A TV Brasil foi criada em dezembro de 2007, quando acabou batizada de TV Lula. Na época, a EBC ficou com o sinal da antiga TVE e a estrutura da Radiobrás — ou seja, com os bens públicos da União. Sob o guarda-chuva da EBC, também estão a Agência Brasil de notícias on-line e as rádios Nacional (AM e FM) em Brasília, Rio de Janeiro, Amazônia e Alto Solimões.

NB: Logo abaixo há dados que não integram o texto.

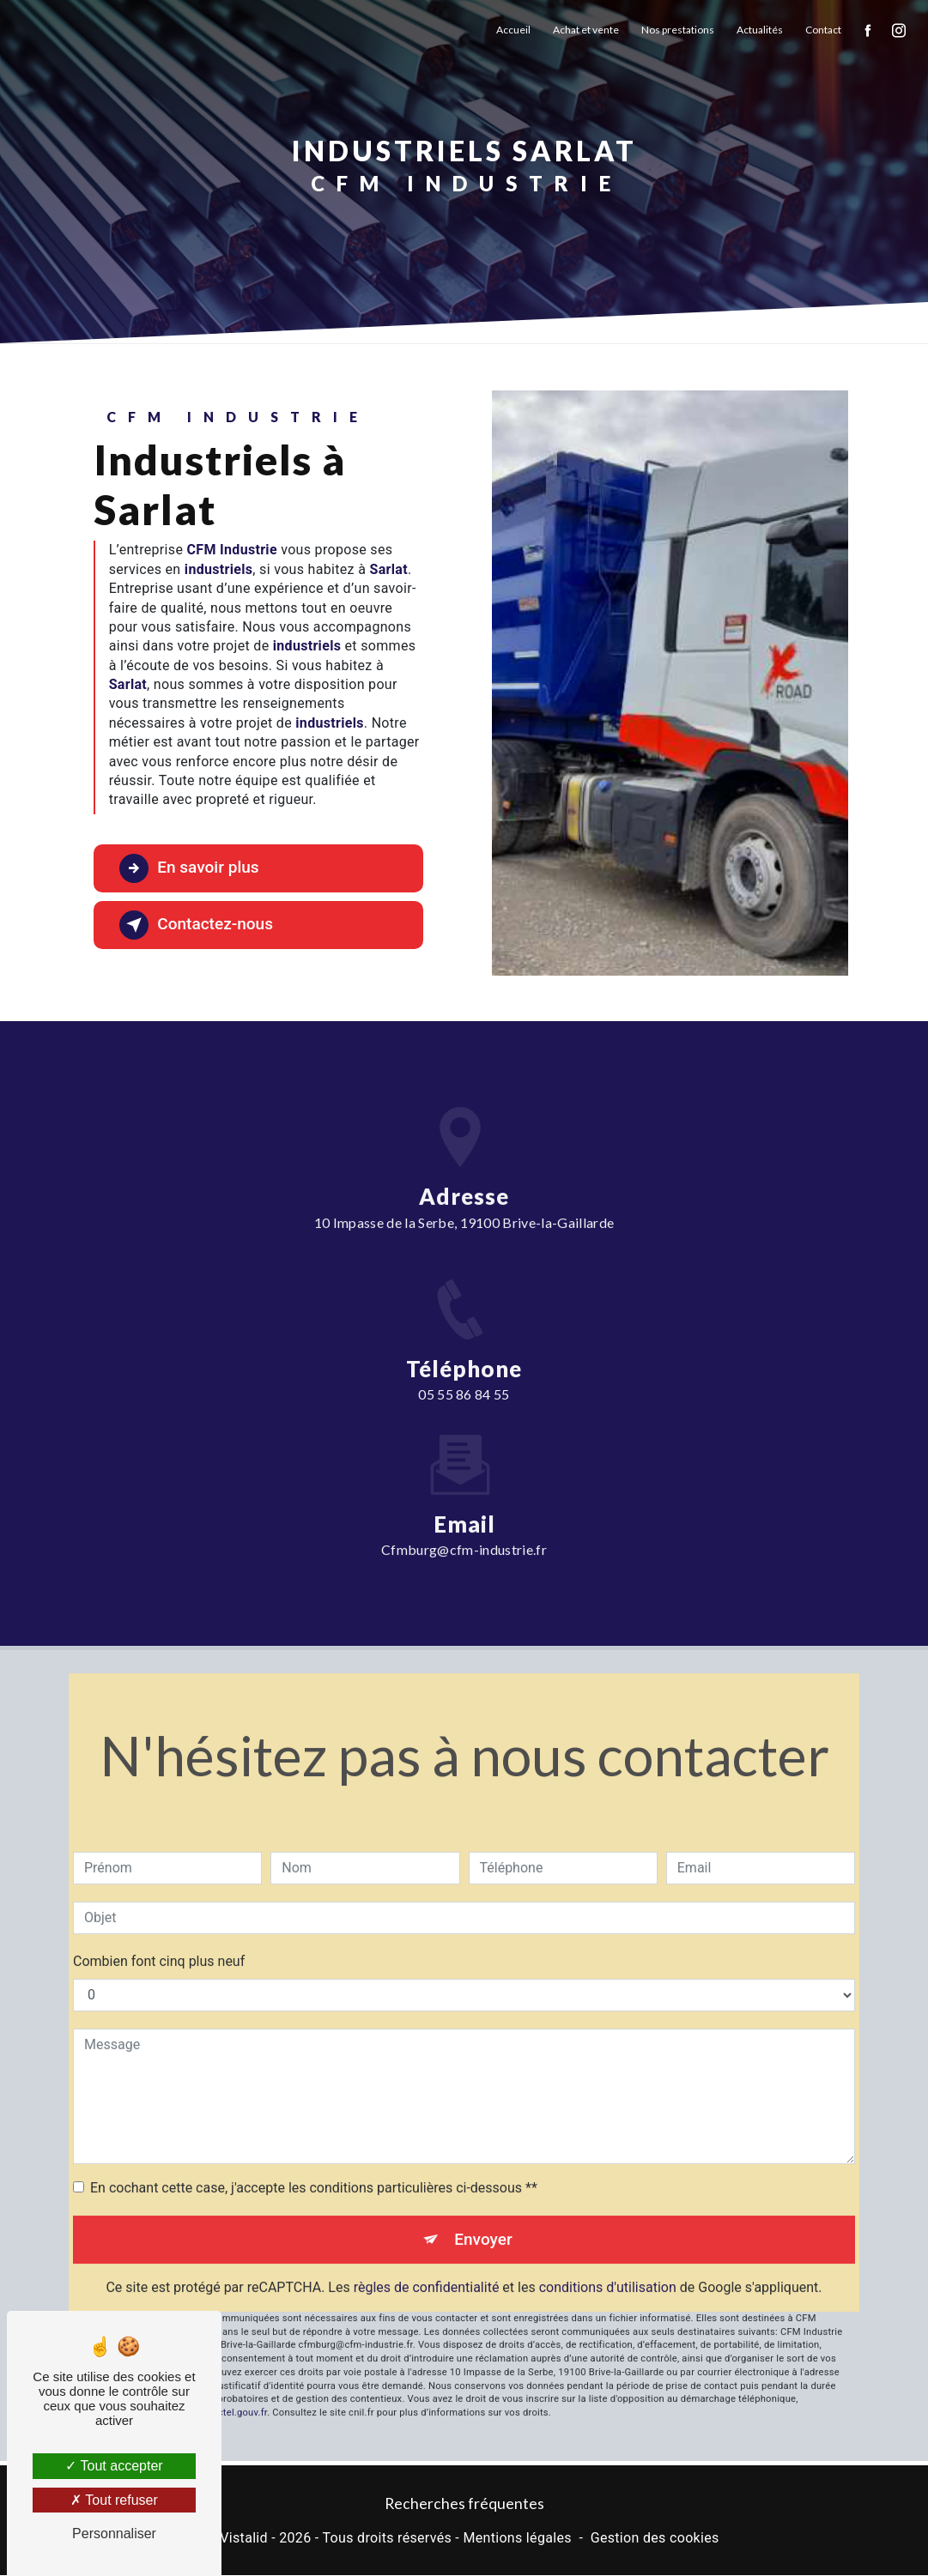 The width and height of the screenshot is (928, 2576). I want to click on Recherches fréquentes [button], so click(464, 2503).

Trata-se de uma operação que custa R$ 560 milhões por ano aos cofres da União, orçamento que já foi de R$ 1,1 bilhão nos anos Lula e Dilma Rousseff — quando exibia com pompa produções feitas em Luanda (Angola), por exemplo. Atualmente, a empresa possui um quadro com 1.877 funcionários, com salário médio de R$ 11.012 — o maior valor é de R$ 48.582.

 

Longe do fim

Com alto custo para o erário, escritórios e antenas espalhados pelos principais Estados e uma estrutura superior à de emissoras e jornais privados, a EBC tem números pífios de audiência. Na TV, a média (com esforço) é de 0,2 ponto no painel do Kantar Ibope Media, que calcula os índices em 15 áreas do território — são consideradas para aferição as macrorregiões, como Grande Rio de Janeiro, Grande Belo Horizonte e o cinturão metropolitano de São Paulo. Cada ponto cheio no Ibope corresponde a 260 mil casas, o equivalente a até 700 mil pessoas assistindo simultaneamente ao mesmo canal de TV.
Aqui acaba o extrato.